The study shows that after menopause, the brain’s hormone‑control center stays active and the kisspeptin‑producing neurons get bigger, which likely drives the rise in reproductive hormones when the ovaries stop working. This explains why menopause causes high GnRH and gonadotropin levels, but it doesn’t give a direct way to use kisspeptin‑10 for health benefits.

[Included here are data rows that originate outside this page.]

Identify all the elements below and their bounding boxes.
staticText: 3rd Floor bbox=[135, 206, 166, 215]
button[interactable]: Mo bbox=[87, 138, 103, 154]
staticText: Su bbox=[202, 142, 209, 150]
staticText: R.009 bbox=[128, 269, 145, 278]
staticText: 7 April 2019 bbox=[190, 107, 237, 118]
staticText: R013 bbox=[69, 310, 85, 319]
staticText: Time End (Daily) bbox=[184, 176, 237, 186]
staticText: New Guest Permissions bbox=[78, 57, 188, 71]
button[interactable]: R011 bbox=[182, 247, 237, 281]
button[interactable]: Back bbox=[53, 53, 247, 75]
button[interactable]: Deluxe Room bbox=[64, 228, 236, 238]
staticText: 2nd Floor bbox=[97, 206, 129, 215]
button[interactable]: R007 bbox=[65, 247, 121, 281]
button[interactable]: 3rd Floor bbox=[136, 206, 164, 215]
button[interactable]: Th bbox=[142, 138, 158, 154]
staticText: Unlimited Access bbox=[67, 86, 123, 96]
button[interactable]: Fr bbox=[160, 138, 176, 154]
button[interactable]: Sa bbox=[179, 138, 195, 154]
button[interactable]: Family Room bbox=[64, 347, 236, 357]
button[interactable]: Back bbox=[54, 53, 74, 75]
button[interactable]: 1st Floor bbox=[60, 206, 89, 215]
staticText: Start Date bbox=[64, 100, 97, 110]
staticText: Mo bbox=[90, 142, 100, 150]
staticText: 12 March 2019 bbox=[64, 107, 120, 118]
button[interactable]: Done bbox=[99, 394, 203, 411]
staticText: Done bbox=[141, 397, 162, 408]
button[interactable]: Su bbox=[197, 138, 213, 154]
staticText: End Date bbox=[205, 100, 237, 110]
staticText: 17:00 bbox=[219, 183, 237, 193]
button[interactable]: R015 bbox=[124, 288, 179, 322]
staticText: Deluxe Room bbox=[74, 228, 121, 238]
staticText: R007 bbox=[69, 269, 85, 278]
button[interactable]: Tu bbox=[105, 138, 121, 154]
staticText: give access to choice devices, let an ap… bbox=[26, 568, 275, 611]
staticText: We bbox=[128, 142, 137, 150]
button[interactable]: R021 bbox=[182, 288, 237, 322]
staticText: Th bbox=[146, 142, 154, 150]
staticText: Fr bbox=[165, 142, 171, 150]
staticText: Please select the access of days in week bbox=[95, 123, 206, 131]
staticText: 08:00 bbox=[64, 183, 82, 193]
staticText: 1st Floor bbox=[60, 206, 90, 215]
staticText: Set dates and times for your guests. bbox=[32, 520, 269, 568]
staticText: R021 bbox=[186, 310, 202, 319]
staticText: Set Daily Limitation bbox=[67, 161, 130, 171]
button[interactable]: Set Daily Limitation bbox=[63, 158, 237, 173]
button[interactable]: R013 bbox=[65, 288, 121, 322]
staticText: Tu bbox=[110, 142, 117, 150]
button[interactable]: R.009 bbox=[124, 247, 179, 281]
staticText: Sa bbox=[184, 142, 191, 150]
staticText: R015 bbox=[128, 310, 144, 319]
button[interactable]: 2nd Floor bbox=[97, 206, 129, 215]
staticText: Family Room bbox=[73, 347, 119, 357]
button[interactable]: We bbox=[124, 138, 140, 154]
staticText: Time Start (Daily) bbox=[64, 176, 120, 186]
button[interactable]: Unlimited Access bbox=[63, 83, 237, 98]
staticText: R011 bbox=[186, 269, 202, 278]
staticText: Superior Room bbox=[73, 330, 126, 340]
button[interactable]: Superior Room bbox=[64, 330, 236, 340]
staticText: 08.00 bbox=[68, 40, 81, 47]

Menopause is characterized by depletion of ovarian follicles, a reduction of ovarian hormones to castrate levels and elevated levels of serum gonadotropins. Rather than degenerating, the reproductive neuroendocrine axis in postmenopausal women is intact and responds robustly to the removal of ovarian hormones. Studies in both human and non-human primates provide evidence that the gonadotropin hypersecretion in postmenopausal women is secondary to increased gonadotropin-releasing hormone (GnRH) secretion from the hypothalamus. In addition, menopause is accompanied by hypertrophy of neurons in the infundibular (arcuate) nucleus expressing KiSS-1, neurokinin B (NKB), substance P, dynorphin and estrogen receptor alpha (ERalpha) mRNA. Ovariectomy in experimental animals induces nearly identical findings, providing evidence that these changes are a compensatory response to ovarian failure. The anatomical site of the hypertrophied neurons, as well as the extensive data implicating kisspeptin, NKB and dynorphin in the regulation of GnRH secretion, provide compelling evidence that these neurons are part of the neural network responsible for the increased levels of serum gonadotropins in postmenopausal women. We propose that neurons expressing KiSS-1, NKB, substance P, dynorphin and ERalpha mRNA in the infundibular nucleus play an important role in sex-steroid feedback on gonadotropin secretion in the human.